• **Required action**: Word for word, set down the entries below.

**** Records to process ****

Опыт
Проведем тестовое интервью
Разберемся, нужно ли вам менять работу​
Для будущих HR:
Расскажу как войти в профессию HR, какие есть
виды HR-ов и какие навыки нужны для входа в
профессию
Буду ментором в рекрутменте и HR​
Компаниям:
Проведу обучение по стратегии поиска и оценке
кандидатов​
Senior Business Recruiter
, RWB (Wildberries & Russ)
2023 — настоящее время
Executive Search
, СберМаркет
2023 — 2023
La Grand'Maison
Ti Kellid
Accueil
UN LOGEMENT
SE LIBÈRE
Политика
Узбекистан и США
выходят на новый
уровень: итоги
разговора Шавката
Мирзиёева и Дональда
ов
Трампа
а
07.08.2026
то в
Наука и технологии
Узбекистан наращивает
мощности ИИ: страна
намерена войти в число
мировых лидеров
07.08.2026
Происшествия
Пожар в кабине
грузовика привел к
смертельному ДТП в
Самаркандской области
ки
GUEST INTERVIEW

****

• **Task solution**:
Опыт
Проведем тестовое интервью
Разберемся, нужно ли вам менять работу​
Для будущих HR:
Расскажу как войти в профессию HR, какие есть
виды HR-ов и какие навыки нужны для входа в
профессию
Буду ментором в рекрутменте и HR​
Компаниям:
Проведу обучение по стратегии поиска и оценке
кандидатов​
Senior Business Recruiter
, RWB (Wildberries & Russ)
2023 — настоящее время
Executive Search
, СберМаркет
2023 — 2023
La Grand'Maison
Ti Kellid
Accueil
UN LOGEMENT
SE LIBÈRE
Политика
Узбекистан и США
выходят на новый
уровень: итоги
разговора Шавката
Мирзиёева и Дональда
ов
Трампа
а
07.08.2026
то в
Наука и технологии
Узбекистан наращивает
мощности ИИ: страна
намерена войти в число
мировых лидеров
07.08.2026
Происшествия
Пожар в кабине
грузовика привел к
смертельному ДТП в
Самаркандской области
ки
GUEST INTERVIEW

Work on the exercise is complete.